**What is being asked:**
Where the word "России" occurs in a line of the listing, please copy the line.

-- Supplied entries follows --

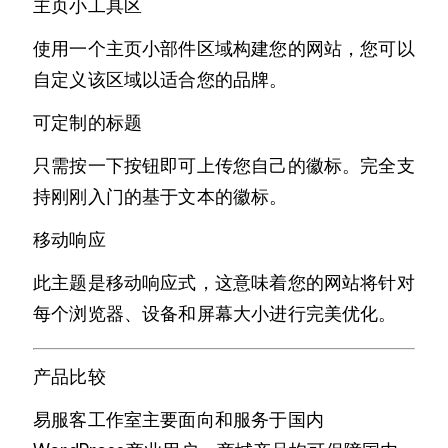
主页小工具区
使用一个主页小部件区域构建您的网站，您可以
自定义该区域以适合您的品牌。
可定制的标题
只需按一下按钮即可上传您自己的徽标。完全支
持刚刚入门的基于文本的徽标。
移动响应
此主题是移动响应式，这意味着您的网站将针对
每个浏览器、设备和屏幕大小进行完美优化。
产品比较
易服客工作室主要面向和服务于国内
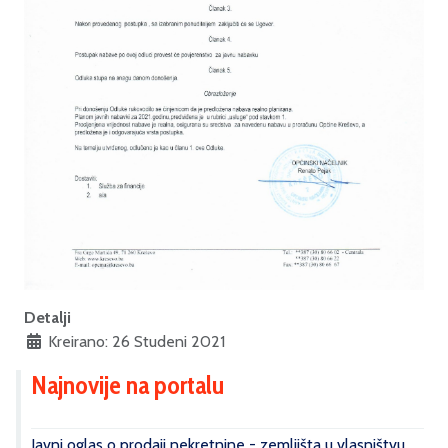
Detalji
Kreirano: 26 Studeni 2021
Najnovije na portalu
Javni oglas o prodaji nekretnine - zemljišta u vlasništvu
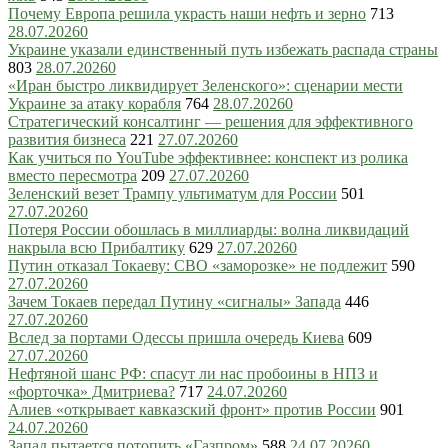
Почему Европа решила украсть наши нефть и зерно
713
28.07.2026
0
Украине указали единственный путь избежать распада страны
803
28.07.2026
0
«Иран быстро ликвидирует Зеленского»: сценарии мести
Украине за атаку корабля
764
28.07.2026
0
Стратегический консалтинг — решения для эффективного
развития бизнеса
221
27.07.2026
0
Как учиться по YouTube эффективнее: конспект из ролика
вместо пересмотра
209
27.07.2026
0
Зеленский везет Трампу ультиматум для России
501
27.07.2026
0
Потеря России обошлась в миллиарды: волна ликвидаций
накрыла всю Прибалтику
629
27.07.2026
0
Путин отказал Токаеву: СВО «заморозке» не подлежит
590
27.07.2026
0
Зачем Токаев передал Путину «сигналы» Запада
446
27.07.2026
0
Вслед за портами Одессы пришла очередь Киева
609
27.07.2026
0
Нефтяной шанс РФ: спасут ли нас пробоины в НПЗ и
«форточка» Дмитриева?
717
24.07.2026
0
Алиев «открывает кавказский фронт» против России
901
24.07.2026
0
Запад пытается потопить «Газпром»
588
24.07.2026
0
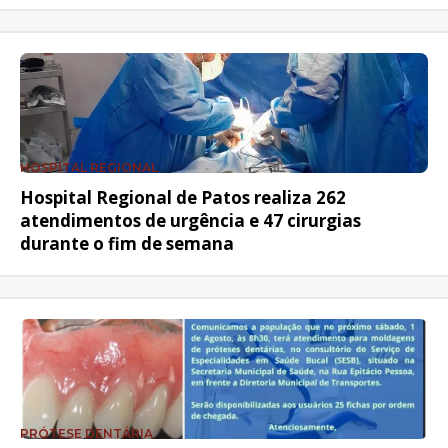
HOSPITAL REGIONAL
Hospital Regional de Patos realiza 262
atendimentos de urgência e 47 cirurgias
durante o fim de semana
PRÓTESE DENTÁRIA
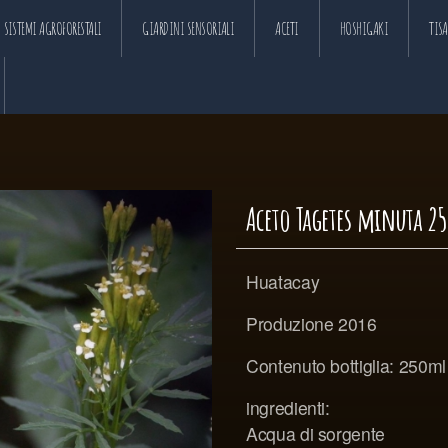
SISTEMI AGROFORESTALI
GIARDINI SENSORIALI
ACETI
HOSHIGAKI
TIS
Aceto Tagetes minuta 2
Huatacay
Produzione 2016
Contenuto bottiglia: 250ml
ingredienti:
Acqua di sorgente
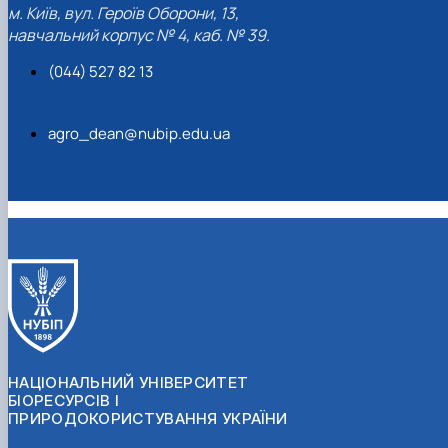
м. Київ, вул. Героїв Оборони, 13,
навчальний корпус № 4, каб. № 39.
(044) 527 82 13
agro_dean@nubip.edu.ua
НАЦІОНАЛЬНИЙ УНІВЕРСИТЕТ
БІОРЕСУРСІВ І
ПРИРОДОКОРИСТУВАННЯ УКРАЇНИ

-- Supplied entries concluded --
-- Supplied entries follows --

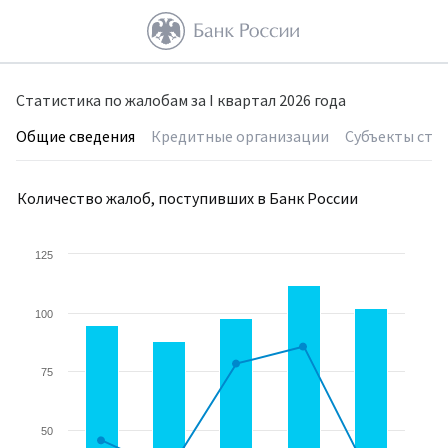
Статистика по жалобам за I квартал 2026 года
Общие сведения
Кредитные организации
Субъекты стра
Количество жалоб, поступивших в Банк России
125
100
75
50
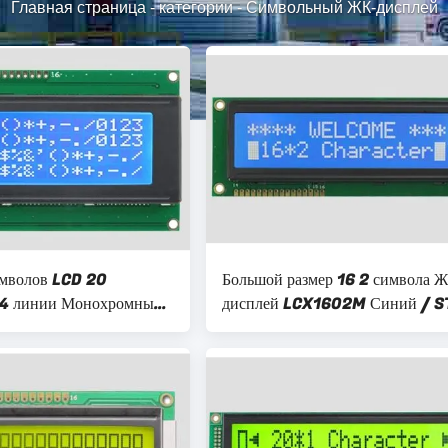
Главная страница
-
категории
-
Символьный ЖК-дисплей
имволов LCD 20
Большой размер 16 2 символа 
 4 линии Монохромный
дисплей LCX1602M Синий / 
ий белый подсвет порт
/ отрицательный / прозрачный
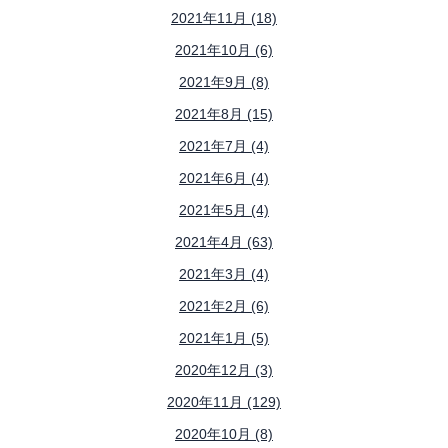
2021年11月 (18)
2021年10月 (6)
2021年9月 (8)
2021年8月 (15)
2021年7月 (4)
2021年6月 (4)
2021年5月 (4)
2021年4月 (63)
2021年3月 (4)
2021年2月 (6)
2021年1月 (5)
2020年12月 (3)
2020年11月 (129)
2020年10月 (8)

-- Supplied entries concluded --

**Task output:**
Зеленский везет Трампу ультиматум для России
Потеря России обошлась в миллиарды: волна ликвидаций
Алиев «открывает кавказский фронт» против России
Количество жалоб, поступивших в Банк России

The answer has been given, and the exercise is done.